Exercise brief:
Gather each line of the entries below that includes "ทองไลฟ".
Top of Material shown
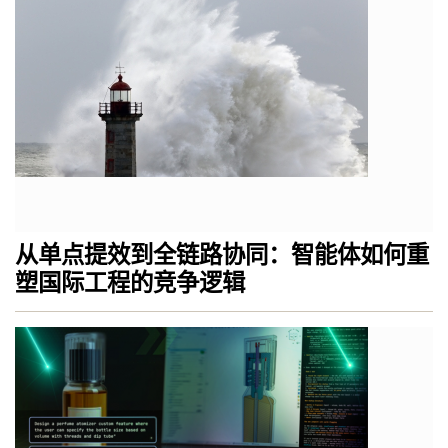
从单点提效到全链路协同：智能体如何重
塑国际工程的竞争逻辑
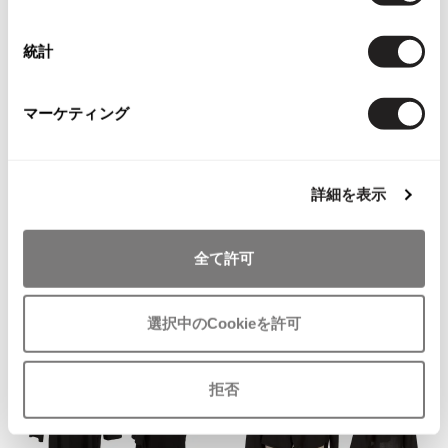
択
その他アクセサリー
メガネ・サングラス
Y's
メガネ・サングラス
統計
お
お
Y's
気
気
LADIES
LADIES
10%OFF
ワイズ
マーケティング
に
に
B Yohji Yamamoto
B Yohji Yamamoto
Y's for men
入
入
ビーヨウジヤマモトB Yohji Yamam
ビーヨウジヤマモトB Yohji Yamam
ワイズフォーメン
り
り
2026.07.16
oto 編み込みスリーブデザインシ
oto コットンテープデザインカッ
Denim
に
に
ョートブルゾン 黒
トソー 黒
詳細を表示
追
追
サイズ: 1
Y-3
サイズ: 2
加
加
すべてを表示
65,780
17,622
¥
¥
全て許可
Y-3
ワイスリー
選択中のCookieを許可
LIMI feu
拒否
LIMI feu
リミフゥ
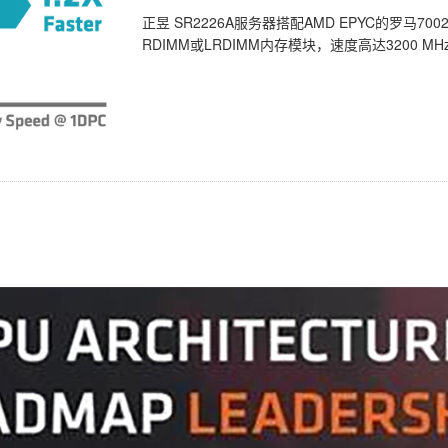
正昱 SR2226A服务器搭配AMD EPYC的罗马
RDIMM或LRDIMM内存模块，速度高达3200 MHz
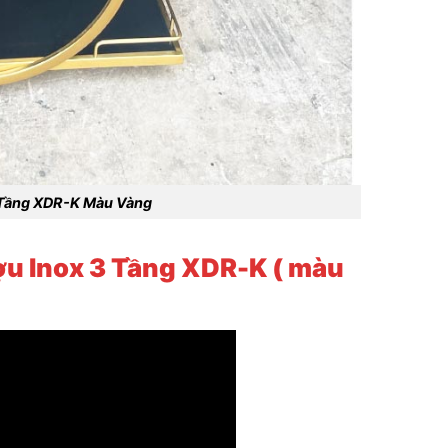
 Tầng XDR-K Màu Vàng
u Inox 3 Tầng XDR-K ( màu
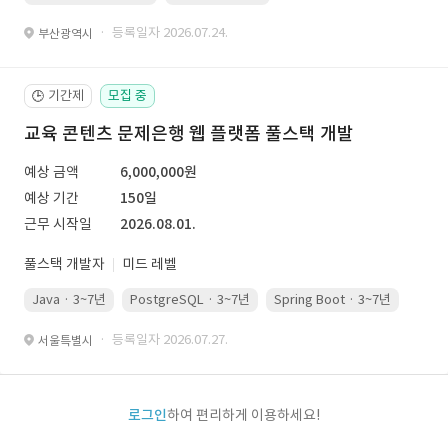
· 등록일자 2026.07.24.
부산광역시
기간제
모집 중
🕒
교육 콘텐츠 문제은행 웹 플랫폼 풀스택 개발
예상 금액
6,000,000원
예상 기간
150일
근무 시작일
2026.08.01.
풀스택 개발자
미드 레벨
Java · 3~7년
PostgreSQL · 3~7년
Spring Boot · 3~7년
Pyth
· 등록일자 2026.07.27.
서울특별시
로그인
하여 편리하게 이용하세요!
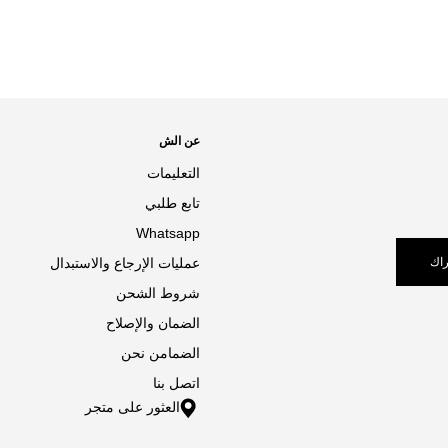
عن الش
التعليمات
تابع طلبي
Whatsapp
اك
عمليات الإرجاع والاستبدال
شروط الشحن
الضمان والإصلاح
الضمامن نحن
اتصل بنا
العثور على متجر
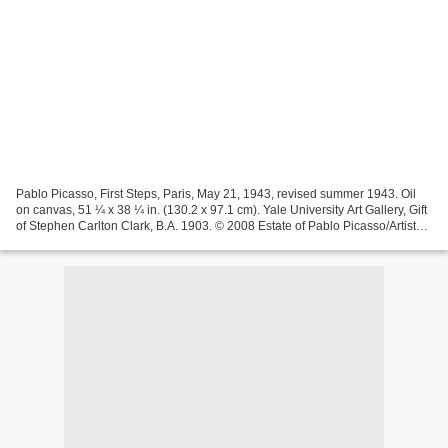
Pablo Picasso, First Steps, Paris, May 21, 1943, revised summer 1943. Oil
on canvas, 51 ¼ x 38 ¼ in. (130.2 x 97.1 cm). Yale University Art Gallery, Gift
of Stephen Carlton Clark, B.A. 1903. © 2008 Estate of Pablo Picasso/Artists
Rights Society (ARS),...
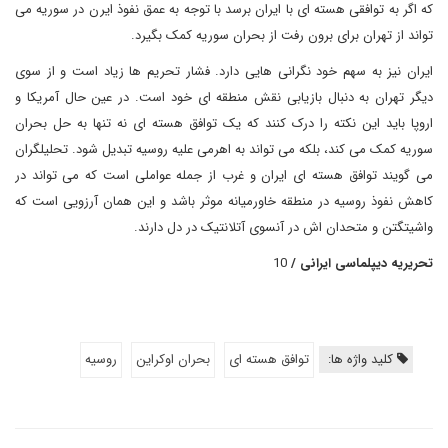
که اگر به توافقی هسته ای با ایران برسد با توجه به عمق نفوذ ایرن در سوریه می
تواند از تهران برای برون رفت از بحران سوریه کمک بگیرد.
ایران نیز به سهم خود نگرانی هایی دارد. فشار تحریم ها زیاد است و از سوی
دیگر تهران به دنبال بازیابی نقش منطقه ای خود است. در عین حال آمریکا و
اروپا باید این نکته را درک کنند که یک توافق هسته ای نه تنها به حل بحران
سوریه کمک می کند، بلکه می تواند به اهرمی علیه روسیه تبدیل شود. تحلیلگران
می گویند توافق هسته ای ایران و غرب از جمله عواملی است که می تواند در
کاهش نفوذ روسیه در منطقه خاورمیانه موثر باشد و این همان آرزویی است که
واشیتگتن و متحدان اش در آنسوی آتلانتیک در دل دارند.
تحریریه دیپلماسی ایرانی /
10
کلید واژه ها:
توافق هسته ای
بحران اوکراین
روسیه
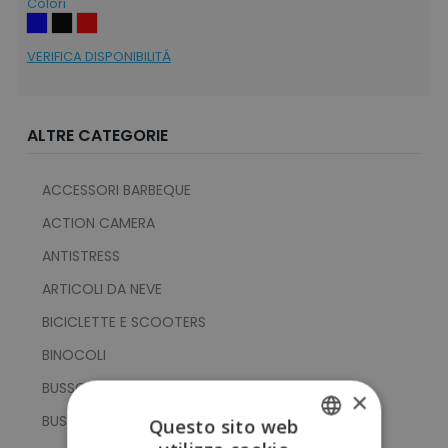
Colori
VERIFICA DISPONIBILITÁ
ALTRE CATEGORIE
ACCESSORI BARBEQUE
ACTION CAMERA
ANTISTRESS
ARTICOLI DA NEVE
BICICLETTE E SCOOTERS
BINOCOLI
BUSSOLA
×
BUSSOLE
Questo sito web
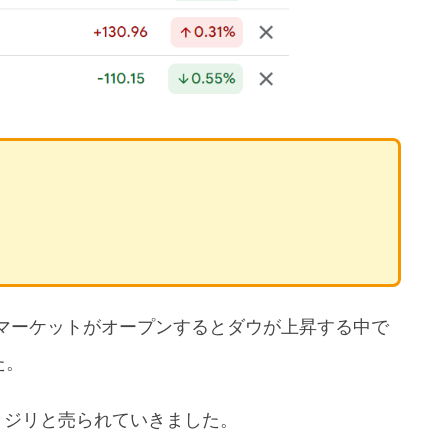
マーケットがオープンするとダウが上昇する中で
た。
リジリと売られていきました。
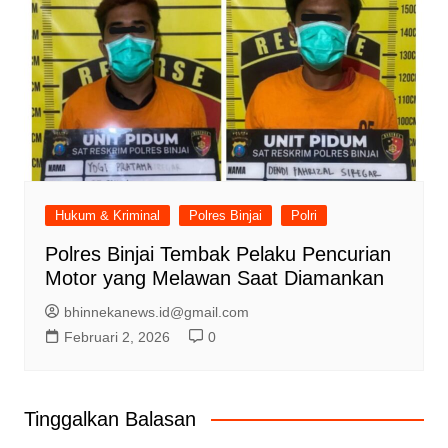
Hukum & Kriminal
Polres Binjai
Polri
Polres Binjai Tembak Pelaku Pencurian
Motor yang Melawan Saat Diamankan
bhinnekanews.id@gmail.com
Februari 2, 2026
0
Tinggalkan Balasan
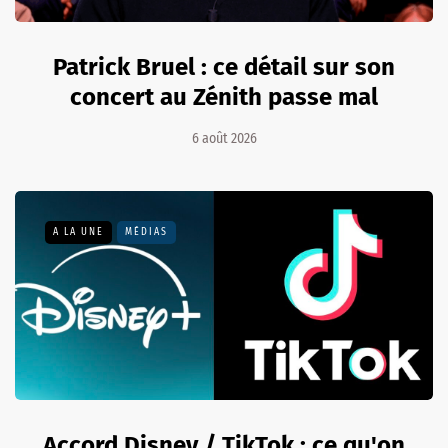
Patrick Bruel : ce détail sur son
concert au Zénith passe mal
6 août 2026
A LA UNE
MÉDIAS
Accord Disney / TikTok : ce qu'on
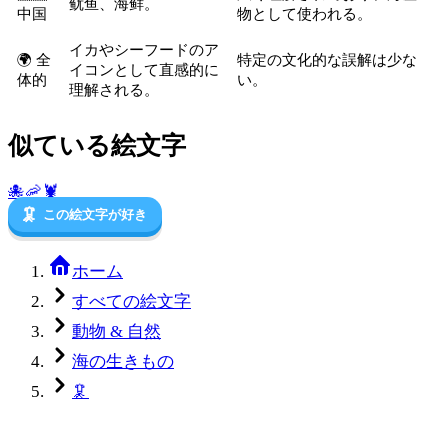
鱿鱼、海鲜。
中国
物として使われる。
イカやシーフードのア
🌍 全
特定の文化的な誤解は少な
イコンとして直感的に
体的
い。
理解される。
似ている絵文字
🐙
🦐
🦞
🦑
この絵文字が好き
ホーム
すべての絵文字
動物 & 自然
海の生きもの
🦑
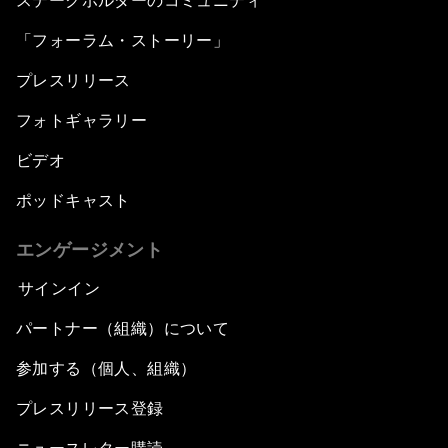
ステークホルダーのコミュニティ
「フォーラム・ストーリー」
プレスリリース
フォトギャラリー
ビデオ
ポッドキャスト
エンゲージメント
サインイン
パートナー（組織）について
参加する（個人、組織）
プレスリリース登録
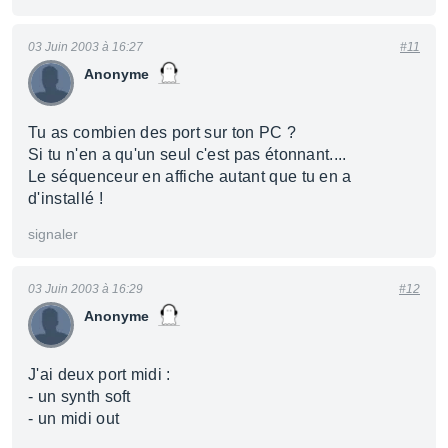
03 Juin 2003 à 16:27
#11
Anonyme
Tu as combien des port sur ton PC ?
Si tu n'en a qu'un seul c'est pas étonnant....
Le séquenceur en affiche autant que tu en a
d'installé !
signaler
03 Juin 2003 à 16:29
#12
Anonyme
J'ai deux port midi :
- un synth soft
- un midi out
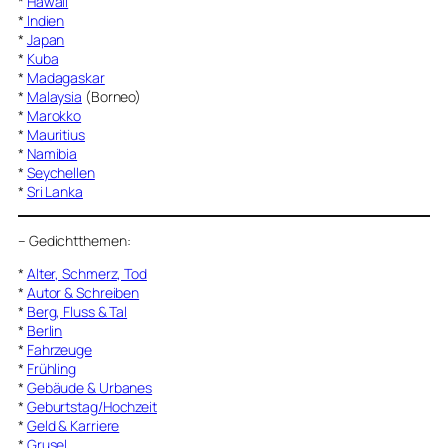
*
Hawaii
*
Indien
*
Japan
*
Kuba
*
Madagaskar
*
Malaysia
(Borneo)
*
Marokko
*
Mauritius
*
Namibia
*
Seychellen
*
Sri Lanka
–
Gedichtthemen
:
*
Alter, Schmerz, Tod
*
Autor & Schreiben
*
Berg, Fluss & Tal
*
Berlin
*
Fahrzeuge
*
Frühling
*
Gebäude & Urbanes
*
Geburtstag/Hochzeit
*
Geld & Karriere
*
Grusel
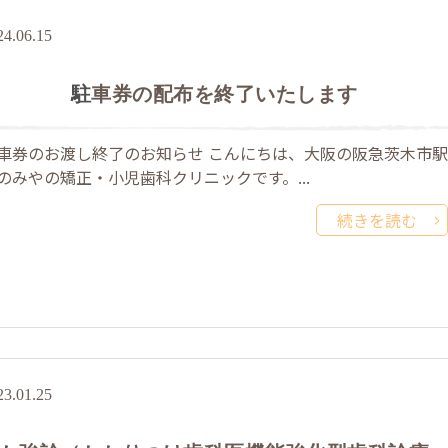
24.06.15
駐車券の配布を終了いたします
車券のお渡し終了のお知らせ こんにちは、大阪の阪急茨木市駅
のみやの矯正・小児歯科クリニックです。...
続きを読む
23.01.25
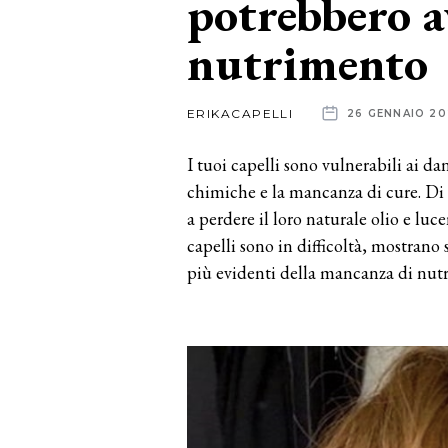
potrebbero a
nutrimento
News
dalle
ERIKACAPELLI
26 GENNAIO 20
aziende
I tuoi capelli sono vulnerabili ai da
chimiche e la mancanza di cure. Di 
a perdere il loro naturale olio e lu
capelli sono in difficoltà, mostran
più evidenti della mancanza di nutr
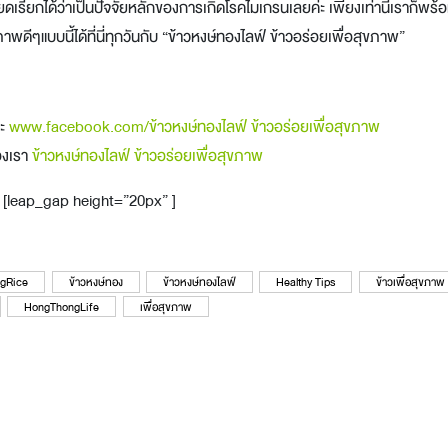
รียกได้ว่าเป็นปัจจัยหลักของการเกิดโรคไมเกรนเลยค่ะ เพียงเท่านี้เราก็พร้อม
พดีๆแบบนี้ได้ที่นี่ทุกวันกับ “ข้าวหงษ์ทองไลฟ์ ข้าวอร่อยเพื่อสุขภาพ”
คะ
www.facebook.com/ข้าวหงษ์ทองไลฟ์ ข้าวอร่อยเพื่อสุขภาพ
ของเรา
ข้าวหงษ์ทองไลฟ์ ข้าวอร่อยเพื่อสุขภาพ
[leap_gap height=”20px” ]
gRice
ข้าวหงษ์ทอง
ข้าวหงษ์ทองไลฟ์
Healthy Tips
ข้าวเพื่อสุขภาพ
HongThongLife
เพื่อสุขภาพ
Bottom of Material shown
Answer for this exercise:
พดีๆแบบนี้ได้ที่นี่ทุกวันกับ “ข้าวหงษ์ทองไลฟ์ ข้าวอร่อยเพื่อสุขภาพ”
www.facebook.com/ข้าวหงษ์ทองไลฟ์ ข้าวอร่อยเพื่อสุขภาพ
ข้าวหงษ์ทองไลฟ์ ข้าวอร่อยเพื่อสุขภาพ
ข้าวหงษ์ทองไลฟ์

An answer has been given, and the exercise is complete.